PARAMARIBO, Suriname (AP)—Voters rejected the ambitious development plans of President Jules Wijdenbosch and all but handed control of the National Assembly to the labor-backed opposition, according to election returns Friday.
With 78 percent of votes from Thursday's election counted, the New Front, which includes labor unions and has the support of former President Ronald Venetiaan, had a projected 33 seats in the 51-seat National Assembly—one shy of the two-thirds majority needed to elect a president.
The ruling coalition selects the president in Suriname. The New Front, which governed this Dutch-speaking South American republic from 1991-96, led former dictator Desi Bouterse's Millennium Combination.
The coalition hasn't named its presidential candidate, and Suriname's complex election law mandates a 30-day waiting period before the results are certified. But Venetiaan, who served as president in the early '90s, is a leading candidate.
We worked hard to win and we hope that we will get it,
said
Fred Derby, leader of the Suriname Labor Party, part of the New Front.
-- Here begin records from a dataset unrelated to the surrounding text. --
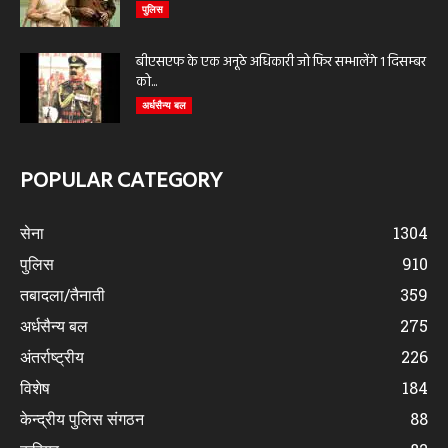
पुलिस
बीएसएफ के एक अनूठे अधिकारी जो फिर सम्भालेंगे 1 दिसम्बर
को...
अर्धसैन्य बल
POPULAR CATEGORY
सेना
1304
पुलिस
910
तबादला/तैनाती
359
अर्धसैन्य बल
275
अंतर्राष्ट्रीय
226
विशेष
184
केन्द्रीय पुलिस संगठन
88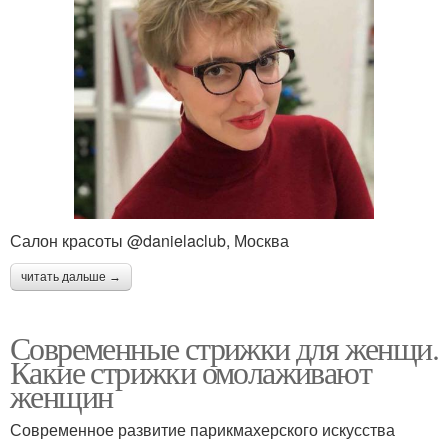
Салон красоты @danielaclub, Москва
читать дальше →
Современные стрижки для женщи.
Какие стрижки омолаживают
женщин
Современное развитие парикмахерского искусства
Bouterse's Millennium Combination was projected to win only 11 seats, according to Suriname's elections council—a poor showing that reflected many voters' reluctance to back a man who is currently fighting a cocaine trafficking conviction in the Netherlands.
The United States and United Nations have identified Suriname as a growing transit point for drug trafficking to European and U.S. markets, gun smuggling and money laundering.
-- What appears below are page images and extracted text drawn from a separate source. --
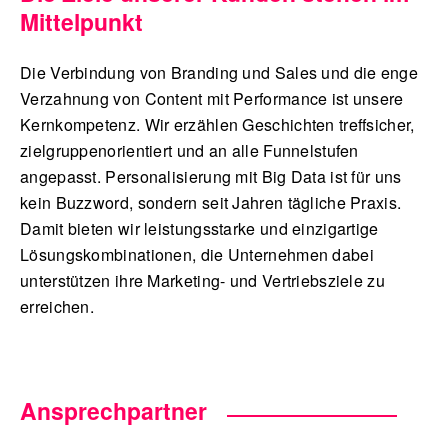
Mittelpunkt
Die Verbindung von Branding und Sales und die enge
Verzahnung von Content mit Performance ist unsere
Kernkompetenz. Wir erzählen Geschichten treffsicher,
zielgruppenorientiert und an alle Funnelstufen
angepasst. Personalisierung mit Big Data ist für uns
kein Buzzword, sondern seit Jahren tägliche Praxis.
Damit bieten wir leistungsstarke und einzigartige
Lösungskombinationen, die Unternehmen dabei
unterstützen ihre Marketing- und Vertriebsziele zu
erreichen.
Ansprechpartner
The nationalist Bouterse, who led two coups in 1980 and 1990, has an Interpol warrant out for his arrest.
The platform led by incumbent Wijdenbosch, a former Bouterse ally, had just two projected seats.
The 60-year-old president called elections a year early to quell street protests demanding his resignation over the struggling economy, with inflation at 70 percent a year, and unemployment at 20 percent. Critics accuse him of spending in new infrastructure at the expense of education and health.